Quiz 1 - Processes & Threads

The statement suggests that most modern operating systems have the capability to support kernel threads. This means that these operating systems can handle multiple tasks simultaneously by dividing them into smaller units of execution called threads. Kernel threads are managed by the operating system's kernel, which allows for efficient multitasking and resource sharing. Therefore, the given statement is true.

In a single-processor system, only one process can be executed at a time. The processor can only handle one instruction at a time and can only switch between processes through context switching. Therefore, it is true that there will never be more than one process in the Running state in a single-processor system.

A context switch is the process of saving the current state of a running process and restoring the state of the next process to be executed. This allows the operating system to efficiently manage multiple processes by temporarily suspending one process and resuming another. During a context switch, the operating system saves the current process's state, including its program counter, registers, and other relevant data, and then loads the saved state of the next process to be executed. This ensures that each process can continue from where it left off, maintaining the illusion of concurrent execution.

The explanation for the given correct answer, which is False, is that the statement is incorrect. The difference between a program and a process is not that a program is an active entity while a process is a passive entity. In fact, it is the opposite. A program is a passive entity that resides on a storage device, while a process is an active entity that is created when a program is loaded into memory and executed. Therefore, the correct answer is False.

Concurrency refers to the ability of a system to execute multiple tasks simultaneously, while parallelism refers to the actual execution of those tasks simultaneously. In other words, concurrency is about managing multiple tasks at the same time, but not necessarily executing them simultaneously. Therefore, it is possible to have concurrency without parallelism, where tasks are managed and scheduled to run concurrently, but not necessarily executed in parallel.

A thread library provides an API for creating and managing threads. This library includes various functions and methods that allow programmers to create, start, pause, resume, and terminate threads. It also provides synchronization mechanisms like locks, semaphores, and condition variables to ensure proper coordination and communication between threads. By using a thread library, developers can easily implement multithreading in their applications without having to directly deal with low-level system calls or the complexities of managing threads at the operating system level.

A thread pool is a mechanism that uses an existing thread, rather than creating a new one, to complete a task. It allows for efficient management and reuse of threads, reducing the overhead of creating and destroying threads for each task. By using a thread pool, tasks can be assigned to available threads, improving performance and resource utilization.

When a child process is created, it is possible for the child process to have a new program loaded into it. This means that the child process can start executing a different program than the parent process. Additionally, the child process can run concurrently with the parent process, meaning that both processes can execute simultaneously. Lastly, the child process can be a duplicate of the parent process, which means that it inherits the same code, data, and resources from the parent process. Therefore, all of the given statements are possibilities in terms of the execution or address space of the child process.

The many-to-many multithreading model allows for the mapping of many user-level threads to an equal or smaller number of kernel threads. This model provides flexibility and efficiency by allowing multiple user-level threads to be executed concurrently on multiple kernel threads. The mapping between user-level and kernel threads can be dynamically adjusted, allowing for better load balancing and resource utilization.

A process control block includes information on the process's state. This means that it contains details about the current status of the process, such as the values of its registers, the priority level, the program counter, and other relevant information. This information is crucial for the operating system to manage and control the execution of processes effectively. By having access to the process's state, the operating system can make informed decisions about scheduling, resource allocation, and process management.

A zombie process is a process that has terminated but still exists in the process table because its parent process has not yet called the wait() system call to retrieve its exit status. This can happen if the parent process has terminated or is not properly handling its child processes. Zombie processes do not consume system resources but can still occupy space in the process table until they are properly reaped by the parent process.
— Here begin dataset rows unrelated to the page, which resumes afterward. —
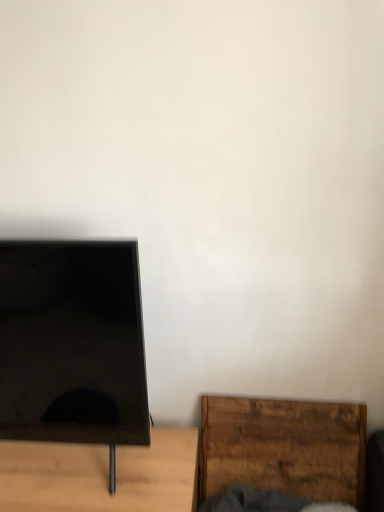 Locate an element on the screen. The height and width of the screenshot is (512, 384). empty space that is ontop of black matte tv stand at left, the first furniture viewed from the left (from a real-world perspective) is located at coordinates (81, 468). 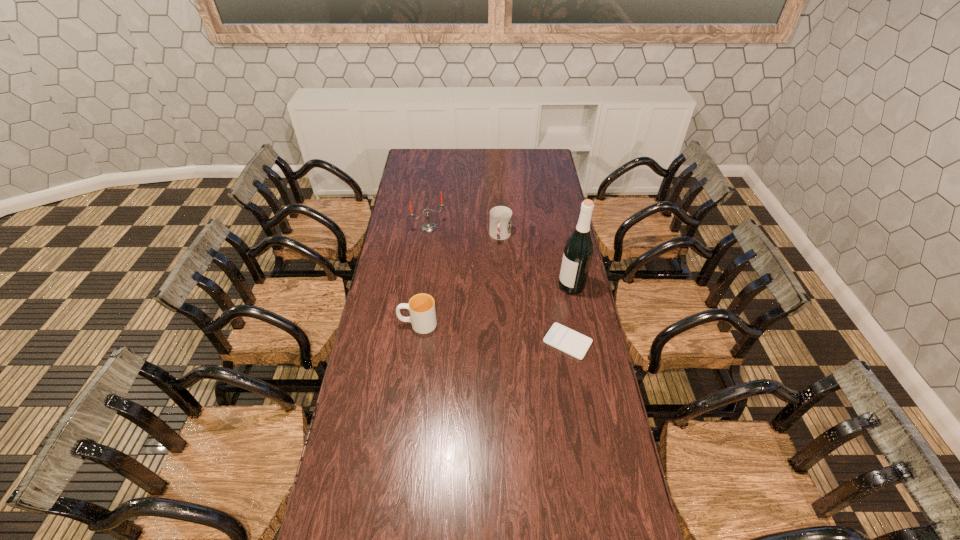 Image resolution: width=960 pixels, height=540 pixels. In order to click on blank space that satisfies the following two spatial constraints: 1. on the front side of the third farthest object; 2. on the left side of the fourth shortest object in this screenshot , I will do `click(421, 286)`. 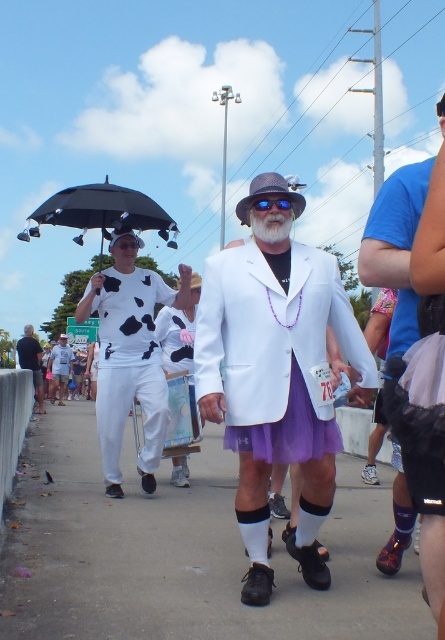 You are a photographer at the event and want to capture both the purple tulle skirt at center and the purple satin skirt at center in a single frame. Which skirt should you focus on to ensure both are visible without cropping?

The purple tulle skirt at center is wider than the purple satin skirt at center, so focusing on the purple tulle skirt at center will ensure both are visible without cropping.

You are standing at the origin point in the image. Which of the two points, point (385, 230) or point (60, 368), is closer to you?

Point (385, 230) is in front of point (60, 368), so it is closer to you. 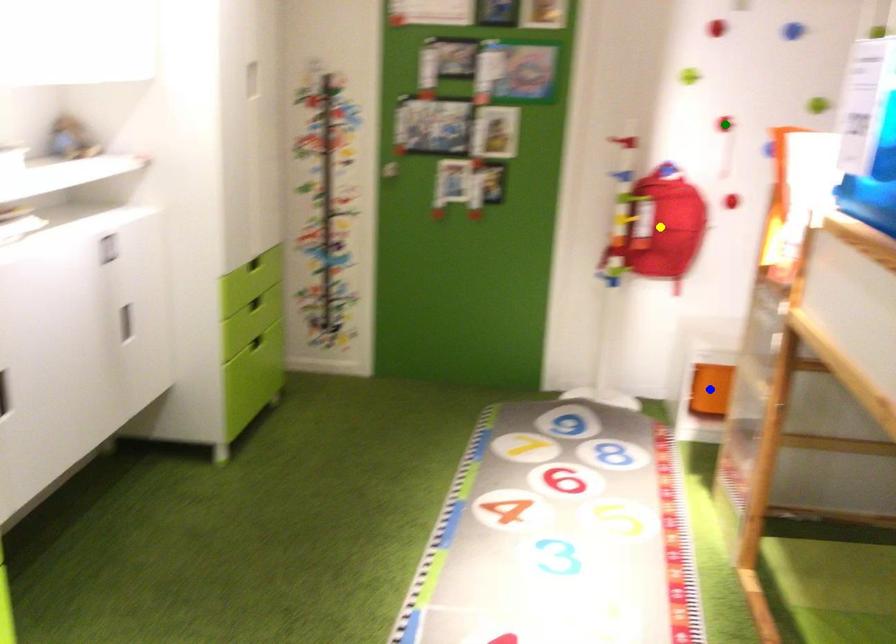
A thread pool does not only control the number of threads, but it also provides a way to manage and reuse threads efficiently. Instead of creating a new thread for each task, a thread pool maintains a pool of pre-initialized threads that can be assigned to different tasks. This eliminates the overhead of thread creation and destruction, resulting in improved performance and resource management. Therefore, the given statement is false.

A thread is not composed of a heap. A thread is a lightweight process that consists of a thread ID, program counter, and register set. The heap, on the other hand, is a region of memory used for dynamic memory allocation. Therefore, the statement that a thread is composed of a thread ID, program counter, register set, and heap is false.